R. F. Foster (historian)


Robert Fitzroy 'Roy' Foster , publishing as R. F. Foster, is an Irish historian and academic. He was the Carroll Professor of Irish History from 1991 until 2016 at Hertford College, Oxford.

Early life

Foster was born on 16 January 1949 in Waterford, to two teachers: Betty Foster, a primary teacher, and 'Fef' Foster, a teacher of Irish. His father, Fef, was a native of Drung, a tiny hamlet and parish located between Cavan Town and Cootehill in County Cavan. Roy attended Newtown School in Waterford, a multi-denominational school that was founded as a Quaker school in the late 18th century. He won a scholarship to attend St. Andrew's School in Delaware for a year before reading history at Trinity College Dublin. He was awarded an M.A. and PhD by Trinity College, where he was taught by T. W. Moody and F. S. L. Lyons, and was elected a scholar in History and Political Science in 1969.

Academic career

Prior to his appointment to the Carroll professorship, he was Professor of Modern British History at Birkbeck, University of London, University of London, and held visiting fellowships at St Antony's College, Oxford, the Institute for Advanced Study, Princeton, and Princeton University. Based in London as well as at Hertford College in Oxford, Foster visits Ireland frequently.
His work is generally published under the name R. F. Foster.
He has written early biographies of Charles Stewart Parnell and Lord Randolph Churchill, edited The Oxford History of Ireland, and written Modern Ireland: 1600–1972 and several books of essays.
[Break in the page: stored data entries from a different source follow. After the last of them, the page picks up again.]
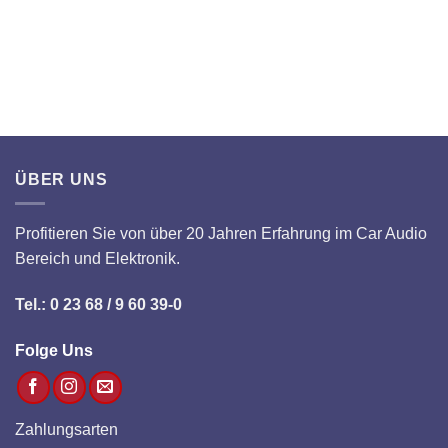
ÜBER UNS
Profitieren Sie von über 20 Jahren Erfahrung im Car Audio
Bereich und Elektronik.
Tel.: 0 23 68 / 9 60 39-0
Folge Uns
Zahlungsarten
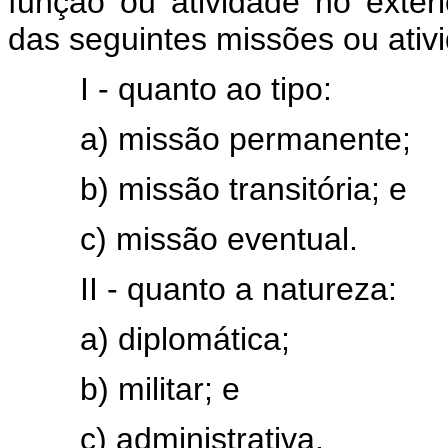
função ou atividade no exte
das seguintes missões ou ativ
I - quanto ao tipo:
a) missão permanente;
b) missão transitória; e
c) missão eventual.
II - quanto a natureza:
a) diplomática;
b) militar; e
c) administrativa.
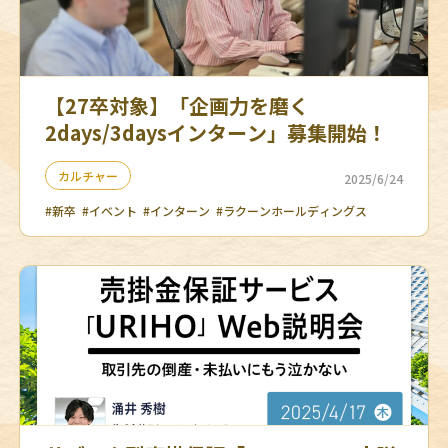
【27卒対象】「企画力を磨く
2days/3daysインターン」募集開始！
カルチャー
2025/6/24
#新卒
#イベント
#インターン
#ラクーンホールディングス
Foster produced a much-acclaimed two-part biography of W. B. Yeats, which was awarded the James Tait Black Memorial Prize, and collaborated with Fintan Cullen on a National Portrait Gallery exhibition, 'Conquering England: the Irish in Victorian London'. Seamus Deane wrote a review in The Irish Times of 27 September 2003 quoting W. B. Yeats as saying "My glory was that I had such friends". Deane then suggests Yeats was also lucky to have such a biographer as Foster.
In 2000 Foster was a Booker Prize judge.

Personal life

He has been married to the novelist and critic Aisling Foster since 1972 and they have two children.

Honours

In 1989, he was elected Fellow of the British Academy and in 2010 he was elected an Honorary Member of the Royal Irish Academy.
He is also an elected Fellow of the Royal Society of Literature, and a Fellow of the Royal Historical Society.
In 2015, he was awarded the British Academy Medal for his book Vivid Faces: The Revolutionary Generation in Ireland 1890–1923.